The Motor Industry Association (MIA) - the organisation that represents New Zealand's new-vehicle distributors - has withdrawn support for the Government's Clean Car Standard, following what it says are "nasty surprises" and an "appalling lack of understanding" in the introduction of the Land Transport (Clean Vehicle) Amendment Bill into the House.

In an official statement, the MIA says it wanted to support "well thought out and constructive policies that will lead to an increased rate in the reduction of CO2 emissions from the light vehicle fleet", but states that the latest developments - which include the ability for regulators to specify a proportion of zero-emissions vehicles to be sold by NZ brands - will be impossible for the industry to meet and place high costs on consumers.

It also says the NZ Government is out of step with worldwide policy and has ignored carefully considered advice from the local industry.
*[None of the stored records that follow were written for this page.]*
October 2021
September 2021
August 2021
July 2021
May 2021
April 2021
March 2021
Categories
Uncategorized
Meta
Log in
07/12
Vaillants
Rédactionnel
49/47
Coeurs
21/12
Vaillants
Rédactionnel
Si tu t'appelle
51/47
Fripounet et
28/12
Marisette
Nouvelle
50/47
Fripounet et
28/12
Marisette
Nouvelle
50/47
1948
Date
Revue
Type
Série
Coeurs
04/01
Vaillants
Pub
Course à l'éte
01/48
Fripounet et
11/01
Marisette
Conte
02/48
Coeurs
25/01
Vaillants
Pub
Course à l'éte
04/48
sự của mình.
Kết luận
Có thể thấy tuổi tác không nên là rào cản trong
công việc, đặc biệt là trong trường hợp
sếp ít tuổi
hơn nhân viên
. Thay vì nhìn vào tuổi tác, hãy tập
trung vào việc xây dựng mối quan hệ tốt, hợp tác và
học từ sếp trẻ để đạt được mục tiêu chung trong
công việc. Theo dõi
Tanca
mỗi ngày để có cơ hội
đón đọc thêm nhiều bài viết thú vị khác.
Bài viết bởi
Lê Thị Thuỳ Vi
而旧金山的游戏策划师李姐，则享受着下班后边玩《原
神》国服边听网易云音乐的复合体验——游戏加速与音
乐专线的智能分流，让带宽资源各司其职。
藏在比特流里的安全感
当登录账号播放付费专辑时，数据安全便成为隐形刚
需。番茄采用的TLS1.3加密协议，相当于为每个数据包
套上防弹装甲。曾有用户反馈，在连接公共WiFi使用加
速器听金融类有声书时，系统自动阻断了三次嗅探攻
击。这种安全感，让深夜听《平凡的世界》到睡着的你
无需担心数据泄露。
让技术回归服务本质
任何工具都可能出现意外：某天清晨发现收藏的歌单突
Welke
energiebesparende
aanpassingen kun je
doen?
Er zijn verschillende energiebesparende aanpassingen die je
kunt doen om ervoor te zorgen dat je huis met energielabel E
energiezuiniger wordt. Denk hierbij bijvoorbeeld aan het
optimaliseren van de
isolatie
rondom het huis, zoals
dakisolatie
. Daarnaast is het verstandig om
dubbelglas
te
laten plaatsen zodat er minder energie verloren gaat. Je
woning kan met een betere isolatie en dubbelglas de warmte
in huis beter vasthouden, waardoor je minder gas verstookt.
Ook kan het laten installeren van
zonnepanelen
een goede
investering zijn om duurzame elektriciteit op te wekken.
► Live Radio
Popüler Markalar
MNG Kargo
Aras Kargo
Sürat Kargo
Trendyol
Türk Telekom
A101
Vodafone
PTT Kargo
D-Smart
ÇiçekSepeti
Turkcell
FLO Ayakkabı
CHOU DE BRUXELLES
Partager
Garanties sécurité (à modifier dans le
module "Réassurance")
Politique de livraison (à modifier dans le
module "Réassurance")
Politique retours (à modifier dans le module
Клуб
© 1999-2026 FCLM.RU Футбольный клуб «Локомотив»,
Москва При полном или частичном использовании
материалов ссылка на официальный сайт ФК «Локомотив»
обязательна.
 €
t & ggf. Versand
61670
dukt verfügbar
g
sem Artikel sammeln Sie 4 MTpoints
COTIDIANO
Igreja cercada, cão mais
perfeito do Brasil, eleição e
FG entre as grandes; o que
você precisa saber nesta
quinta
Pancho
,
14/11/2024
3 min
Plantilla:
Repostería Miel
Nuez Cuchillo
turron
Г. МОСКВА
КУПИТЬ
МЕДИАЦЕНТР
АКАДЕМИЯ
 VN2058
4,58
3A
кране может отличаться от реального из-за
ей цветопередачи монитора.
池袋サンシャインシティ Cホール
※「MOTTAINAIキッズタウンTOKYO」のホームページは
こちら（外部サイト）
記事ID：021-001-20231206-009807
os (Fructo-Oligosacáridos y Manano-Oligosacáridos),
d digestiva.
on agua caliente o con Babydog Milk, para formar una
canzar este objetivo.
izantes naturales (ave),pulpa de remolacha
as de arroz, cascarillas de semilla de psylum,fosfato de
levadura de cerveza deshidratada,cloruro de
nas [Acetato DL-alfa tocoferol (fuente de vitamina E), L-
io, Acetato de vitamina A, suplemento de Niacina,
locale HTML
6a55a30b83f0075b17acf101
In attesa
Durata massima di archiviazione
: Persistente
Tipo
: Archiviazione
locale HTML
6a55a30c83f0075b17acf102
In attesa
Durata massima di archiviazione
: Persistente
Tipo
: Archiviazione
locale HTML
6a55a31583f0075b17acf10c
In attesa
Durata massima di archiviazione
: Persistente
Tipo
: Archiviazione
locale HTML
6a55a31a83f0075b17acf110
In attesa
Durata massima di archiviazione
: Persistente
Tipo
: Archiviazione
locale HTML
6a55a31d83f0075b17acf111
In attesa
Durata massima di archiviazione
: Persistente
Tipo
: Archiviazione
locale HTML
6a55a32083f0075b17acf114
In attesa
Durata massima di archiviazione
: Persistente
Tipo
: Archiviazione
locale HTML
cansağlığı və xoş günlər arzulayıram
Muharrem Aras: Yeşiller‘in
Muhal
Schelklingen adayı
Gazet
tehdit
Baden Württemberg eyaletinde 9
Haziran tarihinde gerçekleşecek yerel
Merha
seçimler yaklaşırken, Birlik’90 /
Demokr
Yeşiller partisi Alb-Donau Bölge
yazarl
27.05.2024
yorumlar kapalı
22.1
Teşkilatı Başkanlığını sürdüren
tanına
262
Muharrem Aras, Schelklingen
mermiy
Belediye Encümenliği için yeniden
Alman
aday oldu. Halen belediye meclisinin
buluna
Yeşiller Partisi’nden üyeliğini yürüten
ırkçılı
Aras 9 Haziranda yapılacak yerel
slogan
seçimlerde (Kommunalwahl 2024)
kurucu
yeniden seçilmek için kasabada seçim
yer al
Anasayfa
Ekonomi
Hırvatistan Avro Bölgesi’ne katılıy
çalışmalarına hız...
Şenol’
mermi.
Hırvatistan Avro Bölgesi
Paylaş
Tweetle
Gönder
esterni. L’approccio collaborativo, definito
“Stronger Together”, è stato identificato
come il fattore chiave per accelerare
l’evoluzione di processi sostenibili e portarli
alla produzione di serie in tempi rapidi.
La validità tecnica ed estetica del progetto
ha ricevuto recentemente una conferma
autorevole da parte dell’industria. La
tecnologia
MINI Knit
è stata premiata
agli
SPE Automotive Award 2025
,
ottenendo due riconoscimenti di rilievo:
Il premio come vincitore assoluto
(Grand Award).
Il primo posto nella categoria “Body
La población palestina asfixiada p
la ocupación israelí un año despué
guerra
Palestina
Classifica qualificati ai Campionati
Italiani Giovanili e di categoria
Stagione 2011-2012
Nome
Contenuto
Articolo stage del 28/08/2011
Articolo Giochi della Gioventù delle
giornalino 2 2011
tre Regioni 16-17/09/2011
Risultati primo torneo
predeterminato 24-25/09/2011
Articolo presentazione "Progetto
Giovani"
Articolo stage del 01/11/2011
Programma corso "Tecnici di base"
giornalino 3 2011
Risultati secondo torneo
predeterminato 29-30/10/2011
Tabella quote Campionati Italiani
"The Bill as tabled in Parliament deviates from standards implemented in other countries and is poorly designed. The rate of reduction (emission targets) is so steep that no current distributors apart from those solely supplying battery electric vehicles [pure-electric cars], can reach them in the time span required under the Bill.

"The targets are particularly severe on light commercial vehicles where there are few options for alternative low emissions vehicles this side of 2030.

"The 2026/27 targets are a nasty surprise. Under the targets in the Bill, there is a 40 per cent reduction in emissions required from now until the end of 2025 and then a 43 per cent reduction required over the next two years to the end of 2027.

"No jurisdiction anywhere in the world requires this rate of reduction and which will see us get ahead of what Europe requires for that same time-period.

There is no obvious rationale and it seems it is a revenue gathering exercise for New Zealand to have targets that are tougher than other jurisdictions like Europe. New Zealand new vehicle importers parent companies are already making their production plan out to 2030 and these will be based on what Europe, Asia and Australia need, not what our government wants. "

The MIA claims that the new rules will require the price of new vehicles to increase by 15-20 per cent and because the targets are weighted, even small, economical vehicles will be hit hard.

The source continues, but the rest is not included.